# EXERCISE INPUT

----

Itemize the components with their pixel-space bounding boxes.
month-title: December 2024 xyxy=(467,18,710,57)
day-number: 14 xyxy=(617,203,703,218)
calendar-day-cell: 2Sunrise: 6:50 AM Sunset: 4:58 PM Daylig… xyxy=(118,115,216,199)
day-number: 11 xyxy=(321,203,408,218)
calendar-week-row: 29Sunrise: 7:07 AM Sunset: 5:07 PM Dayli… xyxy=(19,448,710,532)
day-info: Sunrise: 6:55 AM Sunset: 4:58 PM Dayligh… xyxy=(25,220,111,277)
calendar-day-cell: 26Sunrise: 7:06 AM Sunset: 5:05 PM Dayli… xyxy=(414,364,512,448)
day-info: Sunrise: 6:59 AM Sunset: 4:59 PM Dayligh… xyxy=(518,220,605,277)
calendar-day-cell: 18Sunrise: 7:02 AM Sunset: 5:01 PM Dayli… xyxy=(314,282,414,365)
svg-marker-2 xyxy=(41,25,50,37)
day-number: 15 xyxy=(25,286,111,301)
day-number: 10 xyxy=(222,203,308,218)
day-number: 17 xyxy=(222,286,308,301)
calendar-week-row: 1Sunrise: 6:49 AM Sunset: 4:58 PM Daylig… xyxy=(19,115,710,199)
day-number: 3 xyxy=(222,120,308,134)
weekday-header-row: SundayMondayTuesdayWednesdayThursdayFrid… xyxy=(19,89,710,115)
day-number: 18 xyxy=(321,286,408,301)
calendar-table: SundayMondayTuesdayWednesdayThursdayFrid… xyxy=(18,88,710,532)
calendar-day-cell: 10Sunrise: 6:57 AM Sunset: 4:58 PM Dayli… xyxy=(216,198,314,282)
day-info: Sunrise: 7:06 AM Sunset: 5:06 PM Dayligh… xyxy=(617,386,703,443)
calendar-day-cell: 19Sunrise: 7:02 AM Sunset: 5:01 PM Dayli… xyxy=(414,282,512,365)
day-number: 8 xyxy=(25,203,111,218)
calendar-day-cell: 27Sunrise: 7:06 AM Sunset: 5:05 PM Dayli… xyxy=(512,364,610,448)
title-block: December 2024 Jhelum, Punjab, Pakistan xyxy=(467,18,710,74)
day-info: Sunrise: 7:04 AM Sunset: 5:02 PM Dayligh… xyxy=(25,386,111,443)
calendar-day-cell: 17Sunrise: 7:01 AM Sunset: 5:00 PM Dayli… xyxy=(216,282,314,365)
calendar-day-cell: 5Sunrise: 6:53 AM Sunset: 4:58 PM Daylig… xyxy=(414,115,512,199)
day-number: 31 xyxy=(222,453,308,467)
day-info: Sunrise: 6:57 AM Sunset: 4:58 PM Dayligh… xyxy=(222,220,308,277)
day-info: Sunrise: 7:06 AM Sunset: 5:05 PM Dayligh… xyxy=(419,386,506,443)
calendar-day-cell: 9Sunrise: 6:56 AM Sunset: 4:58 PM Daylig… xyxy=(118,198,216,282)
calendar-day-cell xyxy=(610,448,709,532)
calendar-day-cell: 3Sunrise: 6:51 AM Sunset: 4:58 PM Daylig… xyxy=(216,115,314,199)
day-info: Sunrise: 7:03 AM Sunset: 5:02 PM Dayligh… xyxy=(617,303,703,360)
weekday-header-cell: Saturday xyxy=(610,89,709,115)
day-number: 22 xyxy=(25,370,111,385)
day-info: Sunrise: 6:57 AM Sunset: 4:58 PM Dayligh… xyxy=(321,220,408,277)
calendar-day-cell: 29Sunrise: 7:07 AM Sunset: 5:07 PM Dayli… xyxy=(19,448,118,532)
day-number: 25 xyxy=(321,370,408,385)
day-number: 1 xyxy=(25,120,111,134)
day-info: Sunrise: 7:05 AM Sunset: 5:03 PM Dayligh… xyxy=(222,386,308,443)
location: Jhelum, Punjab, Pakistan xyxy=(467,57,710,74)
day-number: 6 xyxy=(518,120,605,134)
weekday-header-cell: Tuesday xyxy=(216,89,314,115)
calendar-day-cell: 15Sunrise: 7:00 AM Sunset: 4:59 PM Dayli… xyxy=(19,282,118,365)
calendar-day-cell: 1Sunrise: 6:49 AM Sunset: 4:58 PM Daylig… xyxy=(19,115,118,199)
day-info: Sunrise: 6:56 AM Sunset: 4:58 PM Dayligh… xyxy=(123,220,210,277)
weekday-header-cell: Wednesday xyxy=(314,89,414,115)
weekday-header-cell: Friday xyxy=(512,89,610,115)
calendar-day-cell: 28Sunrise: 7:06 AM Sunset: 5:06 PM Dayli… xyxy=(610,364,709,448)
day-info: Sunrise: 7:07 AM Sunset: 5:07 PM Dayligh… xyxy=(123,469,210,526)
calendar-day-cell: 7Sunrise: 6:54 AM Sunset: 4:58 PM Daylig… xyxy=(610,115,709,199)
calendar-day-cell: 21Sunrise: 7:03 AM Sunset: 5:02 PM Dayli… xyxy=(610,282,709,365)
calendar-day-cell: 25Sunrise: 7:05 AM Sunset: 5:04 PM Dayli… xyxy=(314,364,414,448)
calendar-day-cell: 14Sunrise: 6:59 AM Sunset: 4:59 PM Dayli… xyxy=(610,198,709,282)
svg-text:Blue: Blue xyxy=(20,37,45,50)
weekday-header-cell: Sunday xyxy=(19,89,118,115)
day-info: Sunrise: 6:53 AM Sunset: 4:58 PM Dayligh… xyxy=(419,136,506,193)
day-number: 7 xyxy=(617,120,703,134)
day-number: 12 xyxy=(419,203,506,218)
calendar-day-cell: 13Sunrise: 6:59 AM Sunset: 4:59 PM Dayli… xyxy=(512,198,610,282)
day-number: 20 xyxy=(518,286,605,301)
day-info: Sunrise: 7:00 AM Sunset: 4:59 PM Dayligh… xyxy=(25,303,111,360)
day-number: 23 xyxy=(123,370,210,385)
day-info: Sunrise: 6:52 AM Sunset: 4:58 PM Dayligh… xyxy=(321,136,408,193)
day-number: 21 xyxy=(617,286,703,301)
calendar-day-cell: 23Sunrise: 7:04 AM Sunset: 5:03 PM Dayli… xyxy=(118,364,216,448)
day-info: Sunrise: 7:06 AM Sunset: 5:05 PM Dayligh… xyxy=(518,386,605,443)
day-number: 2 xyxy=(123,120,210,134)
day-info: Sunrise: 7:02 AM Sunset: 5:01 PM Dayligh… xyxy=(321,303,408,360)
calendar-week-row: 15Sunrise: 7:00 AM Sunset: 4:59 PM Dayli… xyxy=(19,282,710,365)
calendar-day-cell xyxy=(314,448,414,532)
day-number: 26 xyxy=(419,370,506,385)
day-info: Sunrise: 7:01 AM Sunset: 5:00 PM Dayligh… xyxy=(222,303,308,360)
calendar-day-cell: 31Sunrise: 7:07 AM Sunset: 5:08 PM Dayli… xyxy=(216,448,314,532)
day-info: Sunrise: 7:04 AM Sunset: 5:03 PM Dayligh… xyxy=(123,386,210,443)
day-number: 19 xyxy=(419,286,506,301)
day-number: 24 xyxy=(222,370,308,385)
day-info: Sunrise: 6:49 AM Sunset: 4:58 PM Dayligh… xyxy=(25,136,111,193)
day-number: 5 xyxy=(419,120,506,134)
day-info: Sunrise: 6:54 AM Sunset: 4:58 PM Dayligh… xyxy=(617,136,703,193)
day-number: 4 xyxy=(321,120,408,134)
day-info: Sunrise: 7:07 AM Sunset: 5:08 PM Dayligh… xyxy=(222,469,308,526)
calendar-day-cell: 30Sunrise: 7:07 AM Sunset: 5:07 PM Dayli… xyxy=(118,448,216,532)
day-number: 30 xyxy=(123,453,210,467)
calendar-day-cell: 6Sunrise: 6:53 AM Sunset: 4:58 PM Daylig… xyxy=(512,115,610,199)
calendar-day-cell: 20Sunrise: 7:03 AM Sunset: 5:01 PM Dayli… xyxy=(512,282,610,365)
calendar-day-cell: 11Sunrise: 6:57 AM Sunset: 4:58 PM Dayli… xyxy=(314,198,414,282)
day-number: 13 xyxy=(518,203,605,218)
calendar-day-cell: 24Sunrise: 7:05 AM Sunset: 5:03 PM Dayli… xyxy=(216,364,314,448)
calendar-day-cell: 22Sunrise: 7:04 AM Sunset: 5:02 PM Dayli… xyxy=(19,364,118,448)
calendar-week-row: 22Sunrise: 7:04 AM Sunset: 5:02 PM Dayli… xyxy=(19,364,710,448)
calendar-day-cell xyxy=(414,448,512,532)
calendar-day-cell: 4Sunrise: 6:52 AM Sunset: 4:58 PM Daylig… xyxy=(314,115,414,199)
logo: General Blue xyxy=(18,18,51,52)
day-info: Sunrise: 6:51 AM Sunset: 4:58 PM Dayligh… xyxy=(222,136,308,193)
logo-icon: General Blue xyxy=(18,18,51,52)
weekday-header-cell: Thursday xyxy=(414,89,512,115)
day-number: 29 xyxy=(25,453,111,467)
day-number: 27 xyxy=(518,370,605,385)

----

# ACTIVITY
The word "General" may appear in several lines of the data; copy every line where it does.

# EXPECTED ANSWER
logo: General Blue xyxy=(18,18,51,52)
logo-icon: General Blue xyxy=(18,18,51,52)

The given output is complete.